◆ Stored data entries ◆
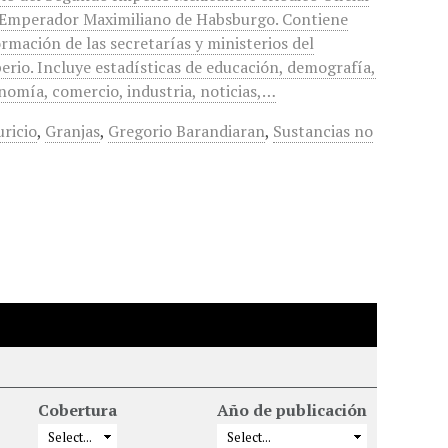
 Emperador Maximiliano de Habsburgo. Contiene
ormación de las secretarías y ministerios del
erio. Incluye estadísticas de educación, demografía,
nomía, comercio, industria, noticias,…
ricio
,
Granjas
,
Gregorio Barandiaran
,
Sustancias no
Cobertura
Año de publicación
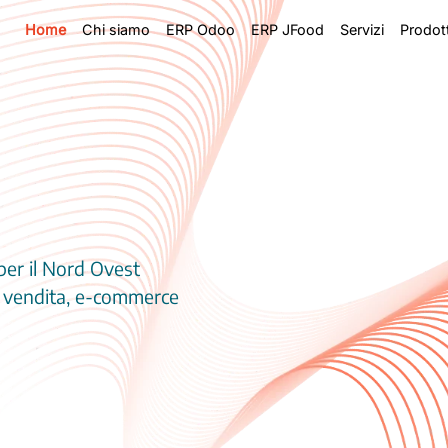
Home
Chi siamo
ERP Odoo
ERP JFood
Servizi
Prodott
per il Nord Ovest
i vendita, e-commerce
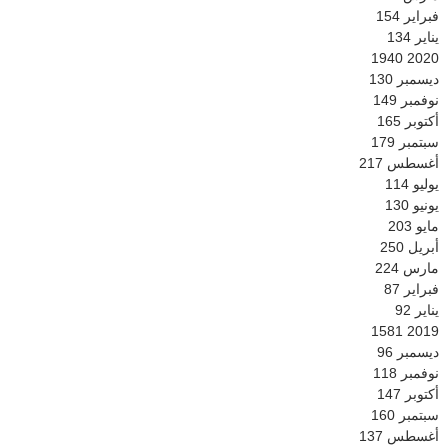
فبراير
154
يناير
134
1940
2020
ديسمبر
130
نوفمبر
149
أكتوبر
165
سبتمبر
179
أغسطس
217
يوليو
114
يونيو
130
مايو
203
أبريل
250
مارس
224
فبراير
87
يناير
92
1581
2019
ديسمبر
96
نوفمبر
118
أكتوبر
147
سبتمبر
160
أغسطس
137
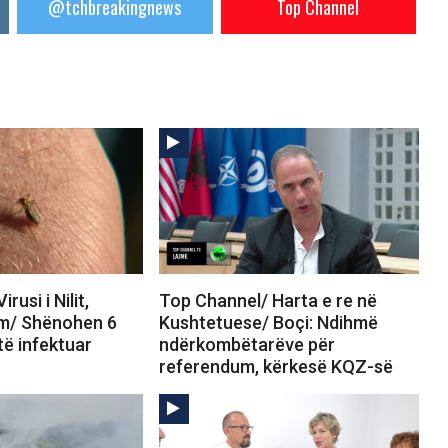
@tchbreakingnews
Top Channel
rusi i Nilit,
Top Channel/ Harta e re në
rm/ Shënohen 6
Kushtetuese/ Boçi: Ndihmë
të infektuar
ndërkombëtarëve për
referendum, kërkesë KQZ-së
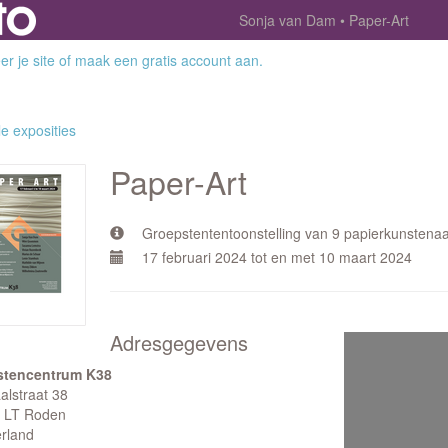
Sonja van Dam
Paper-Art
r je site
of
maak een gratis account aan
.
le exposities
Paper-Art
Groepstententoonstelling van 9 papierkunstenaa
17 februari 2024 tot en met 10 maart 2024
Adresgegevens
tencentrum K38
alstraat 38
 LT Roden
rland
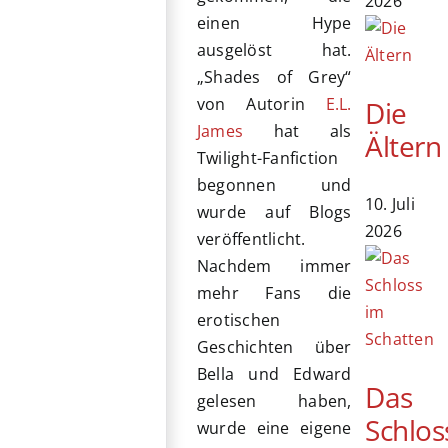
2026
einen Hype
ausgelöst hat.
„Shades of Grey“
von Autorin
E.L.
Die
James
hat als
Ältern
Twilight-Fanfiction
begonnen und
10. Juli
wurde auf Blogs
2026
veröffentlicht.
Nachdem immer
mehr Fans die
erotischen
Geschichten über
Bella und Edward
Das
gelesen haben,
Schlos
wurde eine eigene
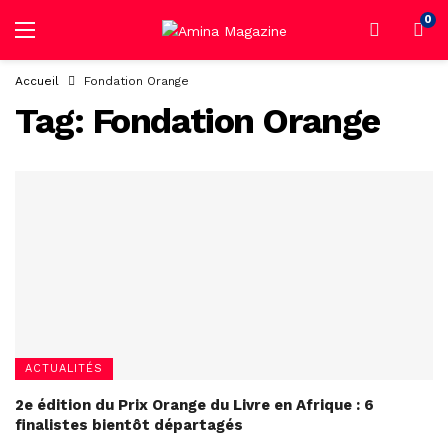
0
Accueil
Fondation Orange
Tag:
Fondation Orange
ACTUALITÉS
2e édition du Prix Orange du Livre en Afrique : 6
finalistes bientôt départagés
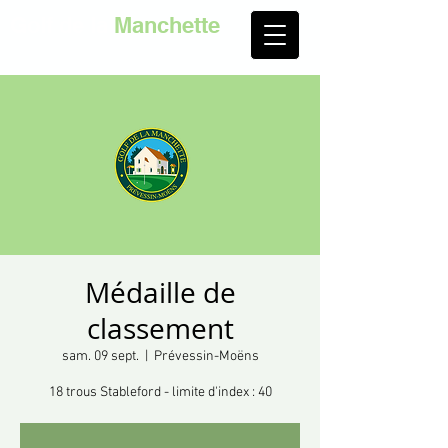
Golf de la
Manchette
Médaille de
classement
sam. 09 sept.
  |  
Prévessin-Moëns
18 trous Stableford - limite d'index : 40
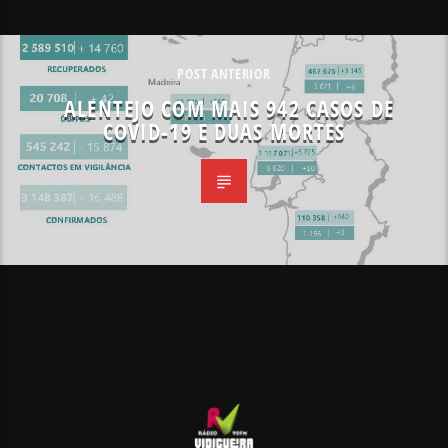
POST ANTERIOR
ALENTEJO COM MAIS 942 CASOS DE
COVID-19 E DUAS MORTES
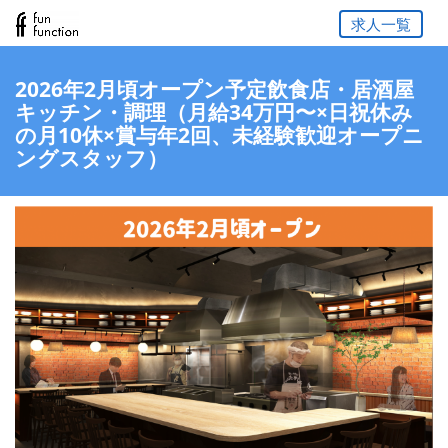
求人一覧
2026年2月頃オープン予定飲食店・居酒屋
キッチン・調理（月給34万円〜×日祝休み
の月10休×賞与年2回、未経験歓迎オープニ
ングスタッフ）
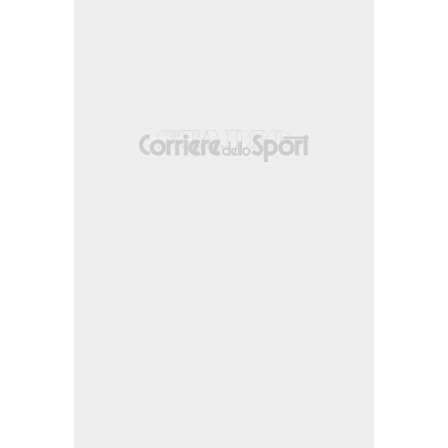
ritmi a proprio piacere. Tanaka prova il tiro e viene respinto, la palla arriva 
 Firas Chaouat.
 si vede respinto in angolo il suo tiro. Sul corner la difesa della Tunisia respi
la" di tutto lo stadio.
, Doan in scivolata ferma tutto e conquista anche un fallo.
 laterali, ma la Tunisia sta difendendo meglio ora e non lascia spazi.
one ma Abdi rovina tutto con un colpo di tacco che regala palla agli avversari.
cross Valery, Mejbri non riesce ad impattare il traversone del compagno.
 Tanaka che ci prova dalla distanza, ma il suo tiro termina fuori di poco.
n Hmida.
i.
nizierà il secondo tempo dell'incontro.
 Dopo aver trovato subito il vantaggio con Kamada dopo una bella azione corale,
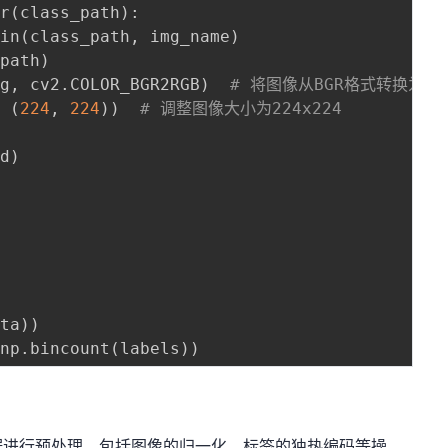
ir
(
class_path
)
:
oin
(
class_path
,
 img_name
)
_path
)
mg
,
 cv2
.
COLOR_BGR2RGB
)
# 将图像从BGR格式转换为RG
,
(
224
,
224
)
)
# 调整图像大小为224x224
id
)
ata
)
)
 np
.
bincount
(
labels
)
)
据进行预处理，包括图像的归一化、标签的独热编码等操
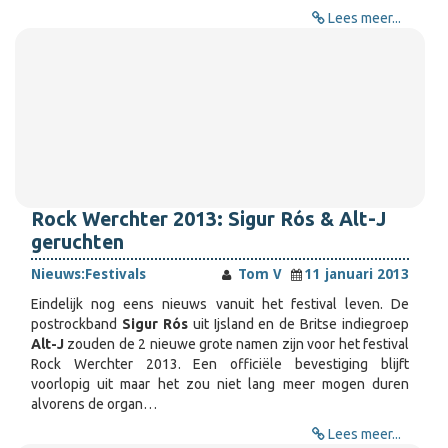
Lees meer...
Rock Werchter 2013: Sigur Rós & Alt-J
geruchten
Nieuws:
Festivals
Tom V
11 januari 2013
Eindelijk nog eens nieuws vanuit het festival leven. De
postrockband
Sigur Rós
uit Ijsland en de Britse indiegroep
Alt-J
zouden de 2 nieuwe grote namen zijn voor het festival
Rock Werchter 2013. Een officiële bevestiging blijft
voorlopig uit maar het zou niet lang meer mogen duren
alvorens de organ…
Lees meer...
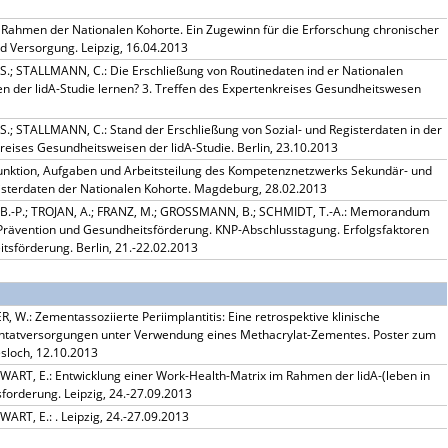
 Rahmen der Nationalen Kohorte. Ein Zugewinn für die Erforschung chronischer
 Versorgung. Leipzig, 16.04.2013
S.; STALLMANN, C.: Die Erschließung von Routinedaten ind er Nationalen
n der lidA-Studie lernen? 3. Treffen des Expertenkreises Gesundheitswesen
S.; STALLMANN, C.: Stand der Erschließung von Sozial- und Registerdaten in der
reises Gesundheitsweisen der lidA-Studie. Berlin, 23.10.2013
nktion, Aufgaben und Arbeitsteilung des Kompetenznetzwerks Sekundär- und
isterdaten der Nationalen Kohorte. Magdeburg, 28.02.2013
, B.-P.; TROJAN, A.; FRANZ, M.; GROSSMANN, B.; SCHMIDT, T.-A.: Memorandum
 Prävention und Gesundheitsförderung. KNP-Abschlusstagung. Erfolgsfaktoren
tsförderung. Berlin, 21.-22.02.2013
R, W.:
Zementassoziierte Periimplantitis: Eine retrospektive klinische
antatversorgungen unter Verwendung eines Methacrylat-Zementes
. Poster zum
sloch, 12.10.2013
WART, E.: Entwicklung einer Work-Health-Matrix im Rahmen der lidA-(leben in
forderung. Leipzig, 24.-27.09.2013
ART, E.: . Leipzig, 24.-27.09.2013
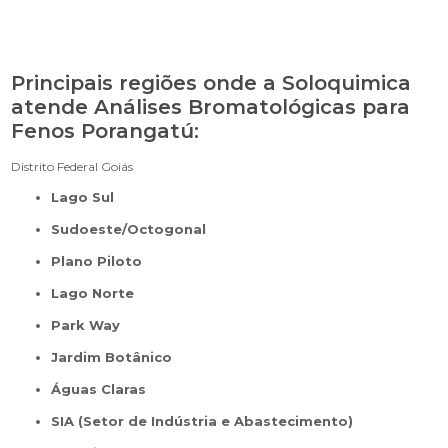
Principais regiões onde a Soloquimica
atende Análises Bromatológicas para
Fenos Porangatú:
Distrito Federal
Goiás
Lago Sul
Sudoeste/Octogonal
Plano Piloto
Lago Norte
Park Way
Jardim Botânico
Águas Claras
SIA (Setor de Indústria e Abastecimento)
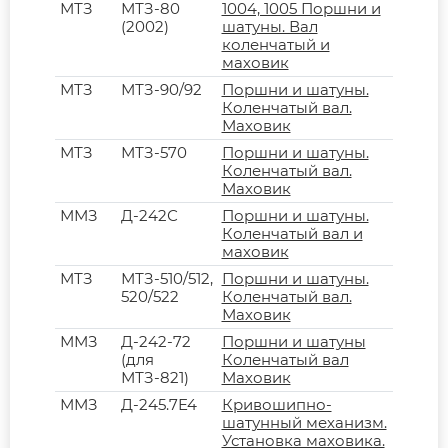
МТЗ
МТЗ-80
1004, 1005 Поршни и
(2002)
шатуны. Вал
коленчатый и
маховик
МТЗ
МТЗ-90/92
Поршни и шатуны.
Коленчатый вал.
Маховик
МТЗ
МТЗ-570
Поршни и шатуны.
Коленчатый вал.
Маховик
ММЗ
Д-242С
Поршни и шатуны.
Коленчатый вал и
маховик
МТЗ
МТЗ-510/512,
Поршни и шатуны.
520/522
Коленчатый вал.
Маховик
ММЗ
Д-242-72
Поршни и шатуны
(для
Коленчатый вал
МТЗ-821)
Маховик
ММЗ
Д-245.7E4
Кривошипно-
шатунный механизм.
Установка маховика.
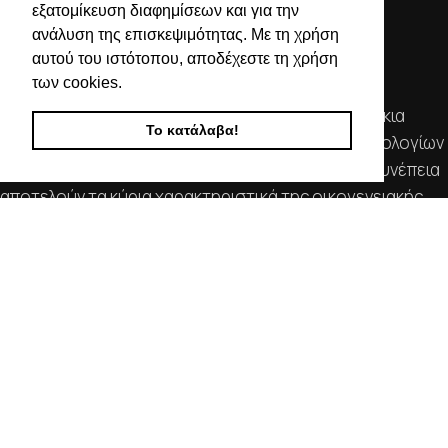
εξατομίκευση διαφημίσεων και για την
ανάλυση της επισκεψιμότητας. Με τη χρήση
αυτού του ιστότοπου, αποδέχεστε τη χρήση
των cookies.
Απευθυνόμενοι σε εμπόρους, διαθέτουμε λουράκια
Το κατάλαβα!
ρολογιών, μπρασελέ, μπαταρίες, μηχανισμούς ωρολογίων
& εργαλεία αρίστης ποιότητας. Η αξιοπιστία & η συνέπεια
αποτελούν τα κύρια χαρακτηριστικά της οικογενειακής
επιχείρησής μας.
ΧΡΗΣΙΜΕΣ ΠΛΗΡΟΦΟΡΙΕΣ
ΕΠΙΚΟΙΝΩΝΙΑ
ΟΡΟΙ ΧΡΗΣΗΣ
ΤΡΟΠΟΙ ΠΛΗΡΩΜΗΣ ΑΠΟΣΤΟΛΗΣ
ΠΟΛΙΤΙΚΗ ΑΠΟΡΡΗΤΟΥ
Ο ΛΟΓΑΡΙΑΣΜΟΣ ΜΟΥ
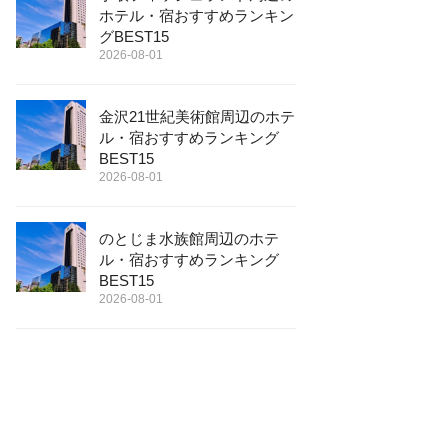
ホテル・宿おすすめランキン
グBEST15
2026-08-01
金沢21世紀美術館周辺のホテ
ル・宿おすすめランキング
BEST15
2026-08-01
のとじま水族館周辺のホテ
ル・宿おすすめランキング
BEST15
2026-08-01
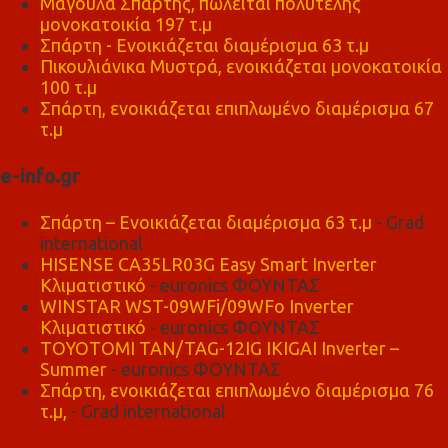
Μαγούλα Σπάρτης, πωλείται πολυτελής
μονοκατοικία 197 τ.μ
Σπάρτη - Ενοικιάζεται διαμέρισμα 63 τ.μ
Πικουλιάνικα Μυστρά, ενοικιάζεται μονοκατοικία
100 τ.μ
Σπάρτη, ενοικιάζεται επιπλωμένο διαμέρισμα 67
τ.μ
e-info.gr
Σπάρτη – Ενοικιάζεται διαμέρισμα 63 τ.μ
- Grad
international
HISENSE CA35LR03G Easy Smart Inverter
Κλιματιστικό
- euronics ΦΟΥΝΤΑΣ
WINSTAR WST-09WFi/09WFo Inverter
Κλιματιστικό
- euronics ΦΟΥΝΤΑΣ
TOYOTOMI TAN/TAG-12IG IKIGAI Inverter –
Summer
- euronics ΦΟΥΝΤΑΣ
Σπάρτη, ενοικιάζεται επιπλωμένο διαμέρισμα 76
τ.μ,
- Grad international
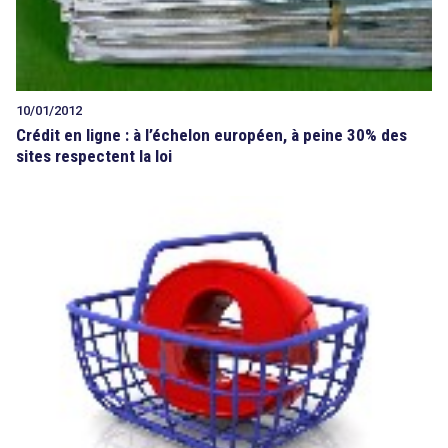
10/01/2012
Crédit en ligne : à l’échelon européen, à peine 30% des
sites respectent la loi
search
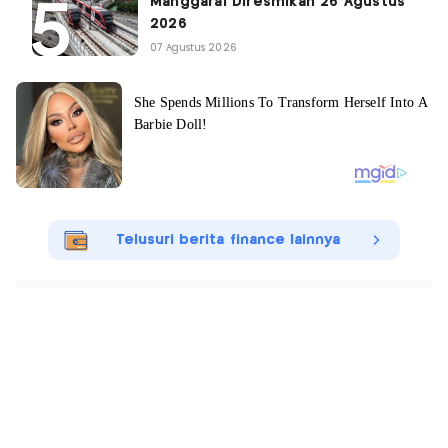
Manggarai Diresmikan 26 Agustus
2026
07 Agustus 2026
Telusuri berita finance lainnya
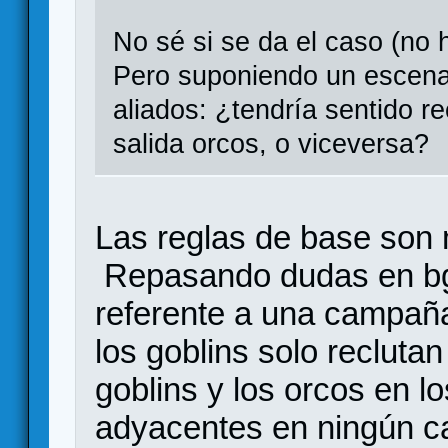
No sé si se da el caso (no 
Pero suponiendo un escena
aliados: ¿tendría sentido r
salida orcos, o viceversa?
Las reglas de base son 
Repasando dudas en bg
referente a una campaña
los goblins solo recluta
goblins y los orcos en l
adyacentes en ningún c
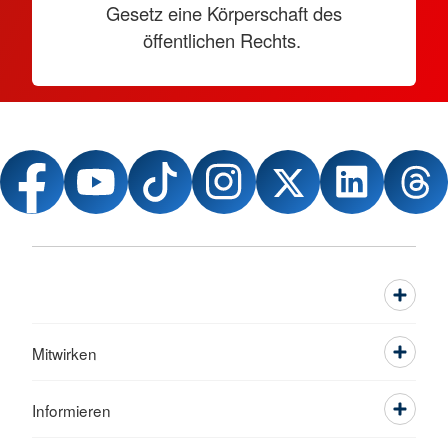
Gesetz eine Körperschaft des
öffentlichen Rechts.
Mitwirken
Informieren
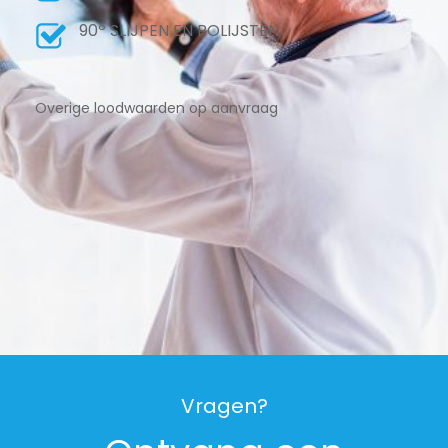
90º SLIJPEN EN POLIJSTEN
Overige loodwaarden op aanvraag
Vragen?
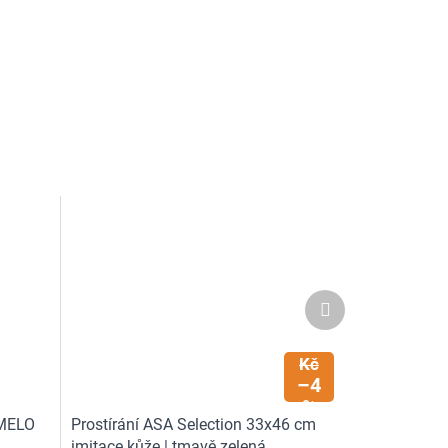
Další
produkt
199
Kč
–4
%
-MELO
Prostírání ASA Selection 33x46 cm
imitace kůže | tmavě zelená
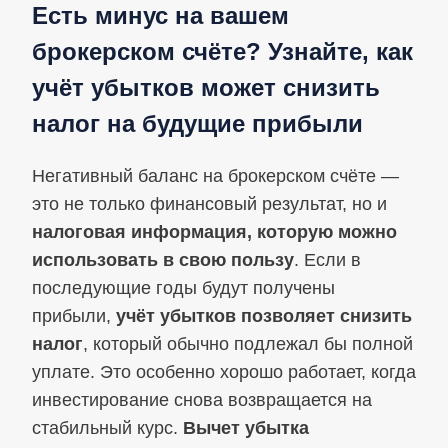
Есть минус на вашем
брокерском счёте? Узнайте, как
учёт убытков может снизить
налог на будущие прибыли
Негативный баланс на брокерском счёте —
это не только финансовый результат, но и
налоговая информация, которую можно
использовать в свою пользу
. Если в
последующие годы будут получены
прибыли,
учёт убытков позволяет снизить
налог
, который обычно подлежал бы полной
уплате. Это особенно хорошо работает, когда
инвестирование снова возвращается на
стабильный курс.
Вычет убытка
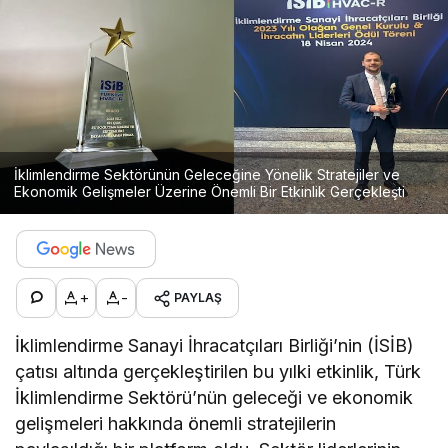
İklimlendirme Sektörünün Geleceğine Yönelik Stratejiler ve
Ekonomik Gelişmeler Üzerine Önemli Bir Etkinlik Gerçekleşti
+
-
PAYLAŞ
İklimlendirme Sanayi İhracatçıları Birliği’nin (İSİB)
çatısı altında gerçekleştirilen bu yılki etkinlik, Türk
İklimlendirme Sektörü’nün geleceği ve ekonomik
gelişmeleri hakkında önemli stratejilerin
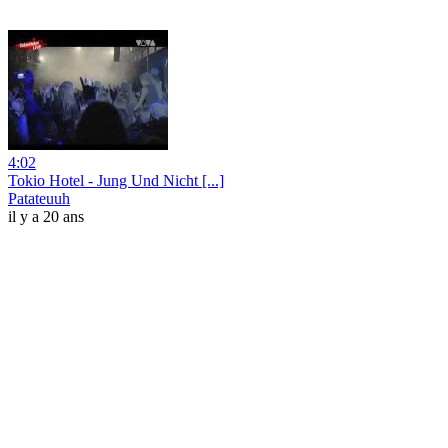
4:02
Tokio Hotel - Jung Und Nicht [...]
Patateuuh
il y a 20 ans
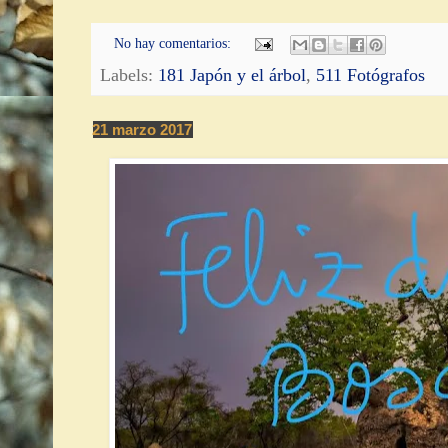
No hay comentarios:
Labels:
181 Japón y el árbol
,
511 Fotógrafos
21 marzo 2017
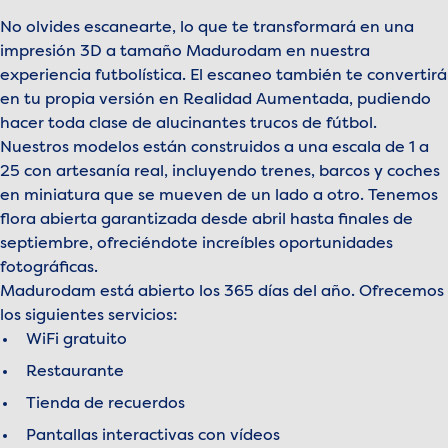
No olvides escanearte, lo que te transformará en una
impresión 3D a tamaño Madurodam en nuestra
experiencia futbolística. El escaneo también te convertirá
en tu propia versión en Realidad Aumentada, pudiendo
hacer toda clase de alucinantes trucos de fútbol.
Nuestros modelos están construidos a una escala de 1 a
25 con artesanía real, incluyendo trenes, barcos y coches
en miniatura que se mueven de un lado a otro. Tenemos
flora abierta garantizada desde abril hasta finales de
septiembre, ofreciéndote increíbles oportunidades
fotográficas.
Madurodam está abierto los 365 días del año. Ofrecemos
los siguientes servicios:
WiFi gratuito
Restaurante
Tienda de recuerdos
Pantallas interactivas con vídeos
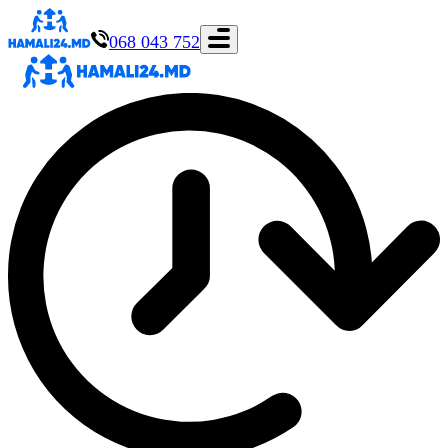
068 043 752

◆ ABOUT THIS EXERCISE ◆
Return the lines above from the one with "Негативный баланс на брокерском счёте —" through the one with "No olvides escanearte, lo", verbatim and nothing else. Omit every picture.

◆ TASK OUTPUT ◆
Негативный баланс на брокерском счёте —
это не только финансовый результат, но и
налоговая информация, которую можно
использовать в свою пользу
. Если в
последующие годы будут получены
прибыли,
учёт убытков позволяет снизить
налог
, который обычно подлежал бы полной
уплате. Это особенно хорошо работает, когда
инвестирование снова возвращается на
стабильный курс.
Вычет убытка
İklimlendirme Sektörünün Geleceğine Yönelik Stratejiler ve
Ekonomik Gelişmeler Üzerine Önemli Bir Etkinlik Gerçekleşti
+
-
PAYLAŞ
İklimlendirme Sanayi İhracatçıları Birliği’nin (İSİB)
çatısı altında gerçekleştirilen bu yılki etkinlik, Türk
İklimlendirme Sektörü’nün geleceği ve ekonomik
gelişmeleri hakkında önemli stratejilerin
4:02
Tokio Hotel - Jung Und Nicht [...]
Patateuuh
il y a 20 ans
No hay comentarios:
Labels:
181 Japón y el árbol
,
511 Fotógrafos
21 marzo 2017
No olvides escanearte, lo que te transformará en una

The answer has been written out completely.